= Quantum Turing machine =

Model of quantum computation

A quantum Turing machine (QTM) or universal quantum computer is an abstract machine used to model the effects of a quantum computer. It provides a simple model that captures all of the power of quantum computation—that is, any quantum algorithm can be expressed formally as a particular quantum Turing machine. However, the computationally equivalent quantum circuit is a more common model.

Quantum Turing machines can be related to classical and probabilistic Turing machines in a framework based on transition matrices. That is, a matrix can be specified whose product with the matrix representing a classical or probabilistic machine provides the quantum probability matrix representing the quantum machine. This was shown by Lance Fortnow.

== Informal sketch ==

Unsolved problem in physics: Is a universal quantum computer sufficient to efficiently simulate an arbitrary physical system?

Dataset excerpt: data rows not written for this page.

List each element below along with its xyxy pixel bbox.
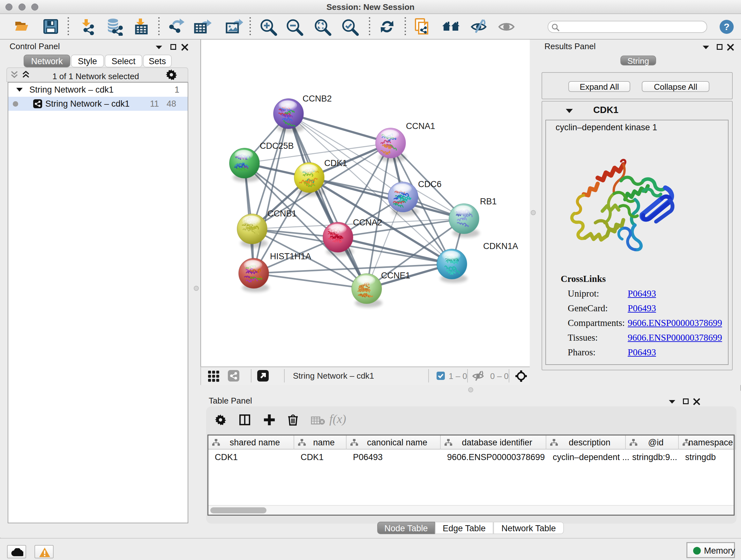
- svg-text:CCNE1: CCNE1: [381, 271, 410, 280]
- svg-text:CCNB1: CCNB1: [267, 209, 297, 219]
- svg-text:CCNA2: CCNA2: [353, 218, 382, 227]
- svg-text:CDC6: CDC6: [418, 179, 442, 189]
- svg-text:CDKN1A: CDKN1A: [483, 241, 518, 251]
- svg-text:CDC25B: CDC25B: [260, 141, 294, 151]
- svg-text:HIST1H1A: HIST1H1A: [270, 252, 311, 261]
- svg-text:?: ?: [724, 21, 730, 32]
- svg-text:RB1: RB1: [480, 197, 497, 206]
- svg-text:CCNB2: CCNB2: [302, 94, 332, 104]
- svg-text:CCNA1: CCNA1: [406, 121, 435, 131]
- svg-text:CDK1: CDK1: [324, 159, 347, 168]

A way of understanding the quantum Turing machine (QTM) is that it generalizes the classical Turing machine (TM) in the same way that the quantum finite automaton (QFA) generalizes the deterministic finite automaton (DFA). In essence, the internal states of a classical TM are replaced by pure or mixed states in a Hilbert space; the transition function is replaced by a collection of unitary matrices that map the Hilbert space to itself.

That is, a classical Turing machine is described by a 7-tuple $M = \langle Q, \Gamma, b, \Sigma, \delta, q_0, F \rangle$. See the formal definition of a Turing Machine for a more in-depth understanding of each of the elements in this tuple.

For a three-tape quantum Turing machine (one tape holding the input, a second tape holding intermediate calculation results, and a third tape holding output):
- The set of states $Q$ is replaced by a Hilbert space.
- The tape alphabet symbols $\Gamma$ are likewise replaced by a Hilbert space (usually a different Hilbert space than the set of states).
- The blank symbol $b \in \Gamma$ is an element of the Hilbert space.
- The input and output symbols $\Sigma$ are usually taken as a discrete set, as in the classical system; thus, neither the input nor output to a quantum machine need be a quantum system itself.
- The transition function $\delta : \Sigma \times Q \otimes \Gamma \to \Sigma \times Q \otimes \Gamma \times \{L, R\}$ is a generalization of a semiautomaton and is understood to be a collection of unitary matrices that are automorphisms of the Hilbert space $Q$.
- The initial state $q_0 \in Q$ may be either a mixed state or a pure state.
- The set $F$ of final or accepting states is a linear subspace of the Hilbert space $Q$.

The above is merely a sketch of a quantum Turing machine, rather than its formal definition, as it leaves vague several important details: for example, how often a measurement is performed; see for example, the difference between a measure-once and a measure-many QFA. This question of measurement affects the way in which writes to the output tape are defined.

==History==
In 1980 and 1982, physicist Paul Benioff published articles that first described a quantum-mechanical model of Turing machines. A 1985 article written by Oxford University physicist David Deutsch further developed the idea of quantum computers by suggesting that quantum gates could function in a similar fashion to traditional digital computing binary logic gates.

Iriyama, Ohya, and Volovich have developed a model of a linear quantum Turing machine (LQTM). This is a generalization of a classical QTM that has mixed states and that allows irreversible transition functions. These allow the representation of quantum measurements without classical outcomes.

A quantum Turing machine with postselection was defined by Scott Aaronson, who showed that the class of polynomial time on such a machine (PostBQP) is equal to the classical complexity class PP.